Basic services including health and basic education
Switzerland builds on its previous partnerships with Afghan and international NGOs, UN agencies and ICRC to strengthen Swiss focus on delivery of humanitarian assistance and basic services. The main task is to address the humanitarian crisis and the impact of the collapse of the Afghan economy. It aims to substitute the Afghan state that fails to provide basic public services to the population for survival. On the one hand, Switzerland supports the provision of goods that address the basic material needs of the population. On the other hand, Switzerland supports the provision of basic public services, especially (but not limited to) social services such as education and health care that the state is no longer able or willing to provide.
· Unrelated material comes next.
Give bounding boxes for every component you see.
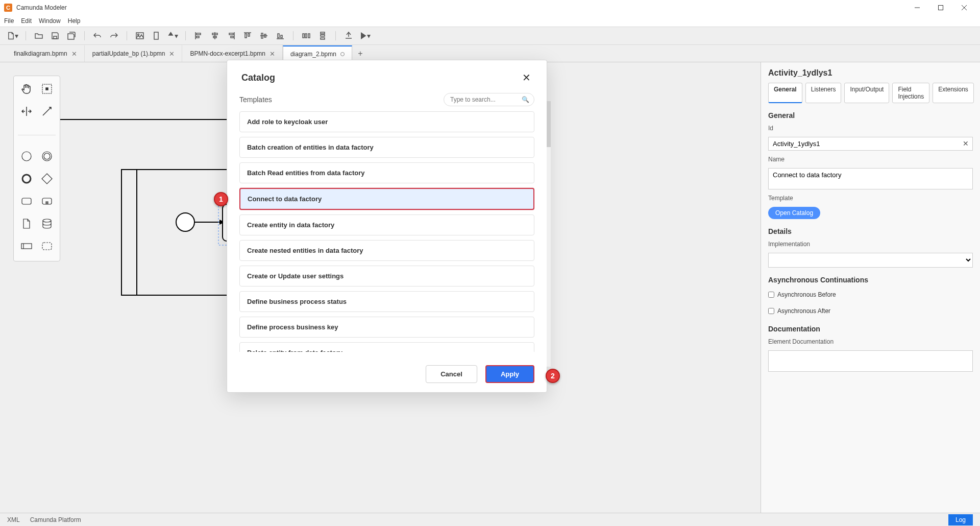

Climate-resilient local livelihoods
Switzerland builds on its previous portfolio in the field of natural resources management, strengthening its focus on climate change and its impacts on food security and community resilience. The main task is to address the rapidly growing impact of climate change on the population, especially in rural areas. It supports communities to manage natural resources in a sustainable, climate-resilient way, in particular land and water, and to increase their food security by adapting their means of production to the changed and changing climatic conditions. As the rural income is mostly generated through agriculture, this means imparting cultivation knowledge based on circular economies (e.g. agroecology) and adapting agricultural infrastructure and practice; but it also means enabling the population to diversify its sources of income in order to reduce the pressure on natural resources and to increase its resilience. Where possible, this goes hand-in-hand with market system development programming in order to better link producers to consumers and vice versa. In addition, Switzerland sees its contribution in the support to local disaster risk reduction, putting in place preparedness schemes that help prevent climate-induced disasters or mitigate their impact – for instance, flood-resistant small infrastructure and drought-resistant cultivation methods.
In addition to its activities in Afghanistan, Switzerland is making a substantial regional contribution within the framework of the Solutions Strategy for Afghan Refugees (SSAR). It is a core member of this UN initiative, which supports Afghanistan’s neighbours Iran and Pakistan in dealing with the refugee crisis. Through its projects, Switzerland responds to the acute humanitarian needs of the population, with a focus on building resilience, strengthening livelihoods and combating the negative impacts of climate change in the medium to long term. It ensures proximity to civil society and the population through its partner organisations, which implement the projects on the ground.
Approach and partners
2025 Switzerland has allocated CHF 25 million to help alleviate the extensive humanitarian needs of the Afghan people, and to strengthen livelihoods to the greatest extent possible. Switzerland coordinates its work in Afghanistan at various levels within the international community. It works with an array of strategic partners, ranging from multilateral and international organisations (UN, World Bank, ICRC) to international and local NGOs. Switzerland continues to strengthen local capacities through cooperation with local partners, institutions and communities. In doing so, it will ensure a balanced mix of partners from international governmental and non-governmental organisations in order to promote the localisation of aid. Financial resources are allocated as follows: 47% to the UN, ICRC and international financial institutions, and 53% to international NGOs (such as the Agha Khan Foundation) and Afghan NGOs.